I haven’t scooted down my regular route in a while so, as the weather was pleasant, we did the local dog walk on Friday. It was cloudy and cool, but not unpleasantly cold.
Acid yellow fields of oilseed rape in full bloom really stand out from the rest of the landscape .
Newly emerged arable crops are still so small that the rows are clearly visible.
There are plenty of lambs about too.
On the verges, dandelions and lime green spikes of crosswort dominate.
The first red campion flowers have opened. They will flower all summer.
A few bluebells can be seen in the shade of the hedgerows.
Patches of primroses, my favourite spring flower, are flowering profusely.
Garlic hedge mustard grows under the hedges too. This is the food plant of the orange tip butterfly. I only saw one. On sunny days there are more.

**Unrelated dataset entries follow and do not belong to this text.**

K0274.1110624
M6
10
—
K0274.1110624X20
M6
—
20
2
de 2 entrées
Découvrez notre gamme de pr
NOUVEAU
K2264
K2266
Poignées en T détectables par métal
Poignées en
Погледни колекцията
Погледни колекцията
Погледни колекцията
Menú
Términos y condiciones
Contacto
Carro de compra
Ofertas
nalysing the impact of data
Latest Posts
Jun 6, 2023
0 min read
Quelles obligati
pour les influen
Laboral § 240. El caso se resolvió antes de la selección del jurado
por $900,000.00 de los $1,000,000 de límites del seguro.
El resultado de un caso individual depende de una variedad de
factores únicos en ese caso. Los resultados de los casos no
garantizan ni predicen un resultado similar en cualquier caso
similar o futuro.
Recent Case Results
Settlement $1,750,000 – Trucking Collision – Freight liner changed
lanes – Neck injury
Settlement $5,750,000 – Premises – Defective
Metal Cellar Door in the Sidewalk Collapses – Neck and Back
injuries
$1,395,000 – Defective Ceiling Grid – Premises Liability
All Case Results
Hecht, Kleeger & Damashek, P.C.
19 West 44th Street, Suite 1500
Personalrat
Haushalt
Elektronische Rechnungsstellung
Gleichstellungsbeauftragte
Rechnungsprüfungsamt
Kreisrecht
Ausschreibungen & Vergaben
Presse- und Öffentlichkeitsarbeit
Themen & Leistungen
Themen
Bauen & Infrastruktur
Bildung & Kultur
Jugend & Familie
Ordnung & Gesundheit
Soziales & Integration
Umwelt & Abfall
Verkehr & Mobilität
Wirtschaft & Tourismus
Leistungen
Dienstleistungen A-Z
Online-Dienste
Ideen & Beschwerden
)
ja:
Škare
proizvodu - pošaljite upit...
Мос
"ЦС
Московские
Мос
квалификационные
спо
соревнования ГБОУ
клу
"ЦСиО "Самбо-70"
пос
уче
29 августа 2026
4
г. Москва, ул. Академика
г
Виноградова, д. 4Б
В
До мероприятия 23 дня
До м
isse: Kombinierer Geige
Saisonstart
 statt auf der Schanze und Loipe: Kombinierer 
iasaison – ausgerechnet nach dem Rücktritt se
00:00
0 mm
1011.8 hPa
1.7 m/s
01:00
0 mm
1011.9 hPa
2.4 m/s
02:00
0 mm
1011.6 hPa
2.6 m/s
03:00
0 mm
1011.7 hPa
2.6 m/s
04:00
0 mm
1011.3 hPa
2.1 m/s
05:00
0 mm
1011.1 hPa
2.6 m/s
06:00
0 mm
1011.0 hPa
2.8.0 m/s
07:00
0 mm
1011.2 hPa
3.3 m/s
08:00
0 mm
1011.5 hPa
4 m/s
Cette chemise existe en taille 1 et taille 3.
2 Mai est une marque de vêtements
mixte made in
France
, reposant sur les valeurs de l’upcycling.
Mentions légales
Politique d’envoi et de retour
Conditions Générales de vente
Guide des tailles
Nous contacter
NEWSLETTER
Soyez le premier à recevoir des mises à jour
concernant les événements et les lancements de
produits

Under the trees the blue of the forget-me-nots stands out
Hawthorn flower buds are just opening. The saying “Cast ne’er a clout till may is out” refers to hawthorn or may blossom rather than the month. It basically means that you shouldn’t shed any clothes (clouts) until the flowers are fully open. I’m keeping the layers on for now!
I could hear lots of birds but no lapwings or skylarks, which usually nest in the fields here. I must listen out for them. I could hear the yellowhammers though. I love their lilting song.
Emerging bumblebees were particularly enjoying the nectar of the white deadnettles
In the woods, by the stream the red stems of water avens flowers are emerging.
I hadn’t noticed this fallen branch before .It will soon be hidden by foliage, but for now you can see the mesh of honeysuckle stems that have grown around it.
Most of the trees are covered in ivy. The stems at the foot of the trunks are quite old and gnarled, but honeysuckle is starting to grow through these too.
So many signs of spring, with lots of new growth and emerging spring flowers. This is such a hopeful time of year.
What are the spring highlights in your neighbourhood?